Antonios Maltezos's fiction has appeared in elimae, Hobart, Night Train, Pindeldyboz, SmokeLong Quarterly, Ghoti, Pequin, Per Contra and many more. Find out more by visiting his blog.

1) Can you talk about your history with story writing? How did you get started?

I started really late. My first publication was Slingshot Magazine, in 2003, I think. Before that, I was writing in a vacuum, pure gibberish even my mother couldn't understand, a couple stories a year, submitting to magazines like Fiddlehead and Prism, and then waiting months for my envelopes to find their way back to me. But I think our writing lives work like dog years once we get that first pub. Slingshot feels like ages ago though it was only in 2003. But if I keep working backwards, I probably started the process of seriously trying to become a writer in 1993, when I switched from Psychology to English. Was that the beginning of the rest of my life? Did I see the light? Bah, bullshit. I'd given up on Psychology and switched to English because I didn't think I could succeed in any other program. But there was more prestige and honor among my relatives as a Psych student. I had a devil of a time explaining to people why I'd switched. What was I going to do for money with an English Literature degree - was on everyone's mind, mine included. So those first years were kinda hard. I felt aimless, alone, misunderstood, except maybe by my dear mother who'd written poetry in Greek as a young woman. To her, there was much dignity and honor in my choice to pursue my writing. She did keep me going. But Like I said, I was writing gibberish. I've never been too smart at organizing, collecting, rearranging. Most of what I write, even today, is fueled by simple emotions, which makes the writing both easy and difficult. I'm sure there are others like me. I get biggish ideas, but they come to me in that huge, oversized print like for blind people. So I got tunnel visionitus, which is probably why I write so much flash. I also envy people who say they've always written, from as far back as they can remember, people whose parents were educated, well-read. My father was a cab driver and I had to explain words from the newspaper to him. Loved both my parents, but seriously, I don't think I can say writing came easy for me. I only put away my Stephen King books in 93, when I went into the English Literature program. You can imagine what that was like. But still, I managed to graduate with honors, my favorite teacher, Professor Mendelssohn, elling me I'd made him nervous in class because I was always so focused on what he was saying. I didn't want to miss a thing. I was playing catch up. Still am, still feel I got no business doing this.

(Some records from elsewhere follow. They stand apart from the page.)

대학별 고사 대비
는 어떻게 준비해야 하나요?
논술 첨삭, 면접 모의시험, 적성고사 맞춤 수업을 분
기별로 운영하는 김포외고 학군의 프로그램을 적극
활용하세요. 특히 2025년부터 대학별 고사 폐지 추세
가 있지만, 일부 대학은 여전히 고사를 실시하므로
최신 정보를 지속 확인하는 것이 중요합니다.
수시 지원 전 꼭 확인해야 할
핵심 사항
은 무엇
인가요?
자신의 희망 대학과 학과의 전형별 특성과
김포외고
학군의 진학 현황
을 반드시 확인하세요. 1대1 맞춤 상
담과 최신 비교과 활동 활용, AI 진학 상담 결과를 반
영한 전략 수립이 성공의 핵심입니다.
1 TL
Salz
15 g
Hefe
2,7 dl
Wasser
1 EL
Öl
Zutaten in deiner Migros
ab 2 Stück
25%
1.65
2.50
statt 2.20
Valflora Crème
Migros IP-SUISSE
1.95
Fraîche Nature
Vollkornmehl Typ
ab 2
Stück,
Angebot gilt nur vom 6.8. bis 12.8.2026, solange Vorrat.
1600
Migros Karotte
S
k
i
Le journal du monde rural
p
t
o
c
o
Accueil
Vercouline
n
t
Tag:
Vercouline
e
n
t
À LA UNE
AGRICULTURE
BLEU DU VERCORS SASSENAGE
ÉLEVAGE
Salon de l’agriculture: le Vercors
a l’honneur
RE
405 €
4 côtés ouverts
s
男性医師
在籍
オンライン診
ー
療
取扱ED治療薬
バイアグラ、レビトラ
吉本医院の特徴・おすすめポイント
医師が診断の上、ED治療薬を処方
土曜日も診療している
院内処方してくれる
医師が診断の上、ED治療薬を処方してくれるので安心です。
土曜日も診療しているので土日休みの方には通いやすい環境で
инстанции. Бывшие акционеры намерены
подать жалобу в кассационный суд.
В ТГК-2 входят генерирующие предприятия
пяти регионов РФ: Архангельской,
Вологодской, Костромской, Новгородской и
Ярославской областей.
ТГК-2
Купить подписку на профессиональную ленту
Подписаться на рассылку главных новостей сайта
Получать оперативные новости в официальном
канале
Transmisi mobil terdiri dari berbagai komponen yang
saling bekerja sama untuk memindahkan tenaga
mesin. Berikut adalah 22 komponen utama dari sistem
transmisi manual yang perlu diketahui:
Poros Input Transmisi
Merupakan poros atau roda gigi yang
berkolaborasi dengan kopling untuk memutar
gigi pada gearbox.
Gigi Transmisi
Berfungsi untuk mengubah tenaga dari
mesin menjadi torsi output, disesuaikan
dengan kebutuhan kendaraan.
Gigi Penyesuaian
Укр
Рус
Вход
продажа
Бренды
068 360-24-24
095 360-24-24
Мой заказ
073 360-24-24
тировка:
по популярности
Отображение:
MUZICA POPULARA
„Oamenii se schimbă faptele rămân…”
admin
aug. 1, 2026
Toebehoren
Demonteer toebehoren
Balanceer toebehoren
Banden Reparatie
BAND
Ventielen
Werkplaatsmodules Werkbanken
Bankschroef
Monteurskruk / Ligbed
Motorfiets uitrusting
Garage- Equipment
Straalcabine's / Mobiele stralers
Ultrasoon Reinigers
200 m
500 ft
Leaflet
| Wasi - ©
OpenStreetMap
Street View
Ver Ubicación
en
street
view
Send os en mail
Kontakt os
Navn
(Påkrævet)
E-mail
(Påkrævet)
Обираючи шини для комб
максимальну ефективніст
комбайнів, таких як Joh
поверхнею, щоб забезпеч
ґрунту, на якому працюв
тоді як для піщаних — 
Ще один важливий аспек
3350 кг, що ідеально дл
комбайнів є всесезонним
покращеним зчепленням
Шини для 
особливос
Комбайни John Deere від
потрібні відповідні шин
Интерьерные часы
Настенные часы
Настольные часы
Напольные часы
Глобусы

2) Your story "Garbage" in NOÖ Journal [five] made me feel uncomfortable and kind of electric. A lot of this deals with the undercurrent of violence, I think, between the brothers, between the family and the gulls, between everything. What do you see as the role of violence in literary fiction?

Between everything. That's good. There's a new show on the Discovery channel called Verminators. It's about an extermination company and their travails. If I'm snacking when they're showing a close up, I'll squint my eyes, allowing just enough light to hit my retinas so I know the scene has changed. But I love the show and I'll keep watching, wolfing down my snacks during the commercial breaks. Violence has the same kind of effect on people as a close-up of a cockroach has on me when I'm eating. I want to see what's behind your fridge, but not while I'm eating. People drool at violence in their blockbuster movies, but they fear it in their lives. For me, it's a scab I can't leave alone.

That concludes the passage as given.